Philips-Moorea klein
Das alles gibt es heutzutage schon; zahlreiche Designer liefern wundervolle Ideen und einige Hersteller setzen diese auch kongenial um. Das neueste Beispiel können Sie nächste Woche (23. bis 27. Oktober) in Köln bei der Messe „Orgatec – Modern Office & Object“ bewundern. Der Stand des US-Büromöbelherstellers „Haworth“ in Halle 6.1 erstrahlt komplett im Licht des niederländischen Philips-Konzerns und demonstriert die Integration von Licht in das Raumgliederungssystem „MeetYou“ sowie das Marktforschungsprojekt „Licht als Teiler“, bei dem Sichtschutzvorrichtungen mit integrierten LEDs gestaltet werden.

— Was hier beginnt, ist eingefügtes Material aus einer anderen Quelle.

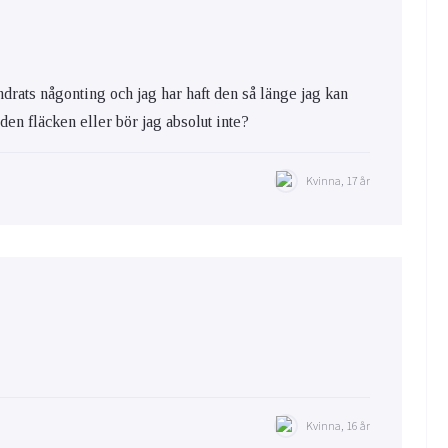
ändrats någonting och jag har haft den så länge jag kan
a den fläcken eller bör jag absolut inte?
Kvinna, 17 år
Kvinna, 16 år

Die Kooperation von Philips und „Haworth“ ist langfristig angelegt. Diese Woche teilten die beiden Unternehmen mit, dass sie in den nächsten Jahren gemeinsam neue Beleuchtungs- und Möbellösungen für den europäischen Markt auf den Weg bringen wollen. Die Partnerschaft werde sich außerdem „auf die zukunftsorientierte Forschung in den Bereichen Bürogestaltung und Beleuchtungstrends konzentrieren“. Gemeinsam würden konkrete Lösungen wie „Lounge-Möbel und Sichtblenden mit integrierter LED-Beleuchtung“ entwickelt und „dadurch effektivere und ästhetische Büroräume“ geschaffen.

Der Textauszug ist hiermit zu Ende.